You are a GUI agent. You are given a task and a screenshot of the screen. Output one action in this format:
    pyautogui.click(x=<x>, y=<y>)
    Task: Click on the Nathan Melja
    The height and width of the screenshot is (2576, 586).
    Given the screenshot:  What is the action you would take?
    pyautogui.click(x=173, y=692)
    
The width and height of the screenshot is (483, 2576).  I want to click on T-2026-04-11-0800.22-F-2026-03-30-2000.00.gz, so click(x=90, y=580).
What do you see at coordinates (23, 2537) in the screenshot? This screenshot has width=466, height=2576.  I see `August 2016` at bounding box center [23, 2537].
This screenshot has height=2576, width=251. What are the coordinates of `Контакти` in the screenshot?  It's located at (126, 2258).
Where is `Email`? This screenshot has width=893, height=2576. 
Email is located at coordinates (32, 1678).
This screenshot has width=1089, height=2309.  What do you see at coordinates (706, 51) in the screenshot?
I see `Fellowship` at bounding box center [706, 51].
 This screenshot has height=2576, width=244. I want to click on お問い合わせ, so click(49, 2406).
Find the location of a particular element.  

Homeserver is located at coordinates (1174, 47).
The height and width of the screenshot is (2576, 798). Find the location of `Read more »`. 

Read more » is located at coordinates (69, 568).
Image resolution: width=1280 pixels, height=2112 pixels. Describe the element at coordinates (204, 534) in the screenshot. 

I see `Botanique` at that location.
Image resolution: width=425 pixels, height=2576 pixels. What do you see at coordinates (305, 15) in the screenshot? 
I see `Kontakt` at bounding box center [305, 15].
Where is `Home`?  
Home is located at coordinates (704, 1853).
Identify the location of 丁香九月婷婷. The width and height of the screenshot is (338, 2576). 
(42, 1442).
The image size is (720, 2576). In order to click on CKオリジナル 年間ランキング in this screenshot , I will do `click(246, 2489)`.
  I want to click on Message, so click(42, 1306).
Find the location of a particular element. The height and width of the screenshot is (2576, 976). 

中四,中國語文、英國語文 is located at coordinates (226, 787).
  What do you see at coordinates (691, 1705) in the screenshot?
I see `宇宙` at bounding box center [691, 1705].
------------------------------------------------------------------------
The records above need to be duplicated. Keep every word unchanged.

You are a GUI agent. You are given a task and a screenshot of the screen. Output one action in this format:
    pyautogui.click(x=<x>, y=<y>)
    Task: Click on the Nathan Melja
    The height and width of the screenshot is (2576, 586).
    Given the screenshot:  What is the action you would take?
    pyautogui.click(x=173, y=692)
    
The width and height of the screenshot is (483, 2576).  I want to click on T-2026-04-11-0800.22-F-2026-03-30-2000.00.gz, so click(x=90, y=580).
What do you see at coordinates (23, 2537) in the screenshot? This screenshot has width=466, height=2576.  I see `August 2016` at bounding box center [23, 2537].
This screenshot has height=2576, width=251. What are the coordinates of `Контакти` in the screenshot?  It's located at (126, 2258).
Where is `Email`? This screenshot has width=893, height=2576. 
Email is located at coordinates (32, 1678).
This screenshot has width=1089, height=2309.  What do you see at coordinates (706, 51) in the screenshot?
I see `Fellowship` at bounding box center [706, 51].
 This screenshot has height=2576, width=244. I want to click on お問い合わせ, so click(49, 2406).
Find the location of a particular element.  

Homeserver is located at coordinates (1174, 47).
The height and width of the screenshot is (2576, 798). Find the location of `Read more »`. 

Read more » is located at coordinates (69, 568).
Image resolution: width=1280 pixels, height=2112 pixels. Describe the element at coordinates (204, 534) in the screenshot. 

I see `Botanique` at that location.
Image resolution: width=425 pixels, height=2576 pixels. What do you see at coordinates (305, 15) in the screenshot? 
I see `Kontakt` at bounding box center [305, 15].
Where is `Home`?  
Home is located at coordinates (704, 1853).
Identify the location of 丁香九月婷婷. The width and height of the screenshot is (338, 2576). 
(42, 1442).
The image size is (720, 2576). In order to click on CKオリジナル 年間ランキング in this screenshot , I will do `click(246, 2489)`.
  I want to click on Message, so click(42, 1306).
Find the location of a particular element. The height and width of the screenshot is (2576, 976). 

中四,中國語文、英國語文 is located at coordinates (226, 787).
  What do you see at coordinates (691, 1705) in the screenshot?
I see `宇宙` at bounding box center [691, 1705].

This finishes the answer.